Anything falling short of such an iron-clad guarantees will lead to a situation where they could soon earn the tag of being ‘rejects’ of the armed forces and treated as people cutting into the vacancies of these CAPFs/other organisations. So it would be in our national interest if the scope of this Agnipath scheme is amplified so as to have the Agniveers recruited into the armed forces in some form of a deputation from the CAPFs and other organisations earmarked to absorb them.

Such a system alone can enable the released Agniveers to lead their post armed forces life with pride and honour in the new organisation. Further, such an arrangement should not in any way deny an Agniveer the option to get back to the civil street to seek private employment or continue his education.

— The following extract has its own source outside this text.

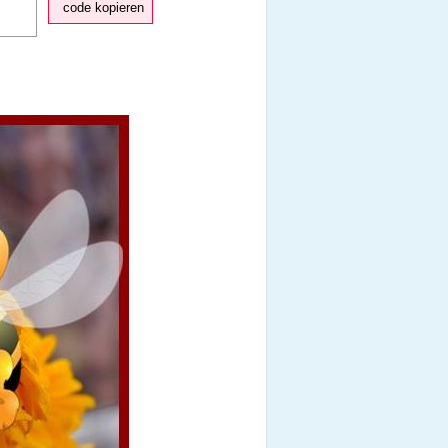
code kopieren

The vacancy kept for him in the organisation from where he was on such a deputation would however lapse and go to the benefit to that particular organisation.

In a nut shell, therefore, this new armed forces recruitment policy is going to disrupt the time-tested organisation of the armed forces at the grassroots and also adversely affect the human resource efficacy of the armed forces.

We have already damaged our Higher Defence Structures at the very top by accepting a retrograde reform where, instead of creating a tighter and more accountable organisation by merging the armed forces Chiefs Of Staff Committee and the attendant Integrated Defence Staff with the existing Department of Defence so as to create a truly integrated Department of Defence/Ministry of Defence, we further divided ourselves and created another separate (and rather curiously named) Department of Military Affairs.

We are now also seeing our seniormost officers sporting designations of the civil services even when such a designation is lower than that particular military rank in the warrant of precedence. The point may appear minor but it is important that the military insists on using its own rank appropriate designations which in this case could be ‘Deputy Chief of Defence Staff’; and if the stumbling block is on a question of having certain financial/administrative powers, the requisite government notifications can always be modified/amended to include military ranks when military officers are posted in government departments.

The larger question before every thinking Indian should be whether we have chosen the correct path to nurture the grass oot health of the armed forces at one level and also guide them to achieve their rightful destiny at another level. Both destiny and health are in our hands but while health may be forgiving enough to give us a second chance, our destiny will not.

Ravi Dastane is a veteran Lieutenant General who commanded the strategic High Altitude 14 Corps at Leh. He retired as the Deputy Chief, HQ IDS. He has also authored a book titled India’s Armed Forces: Tempering the Steel.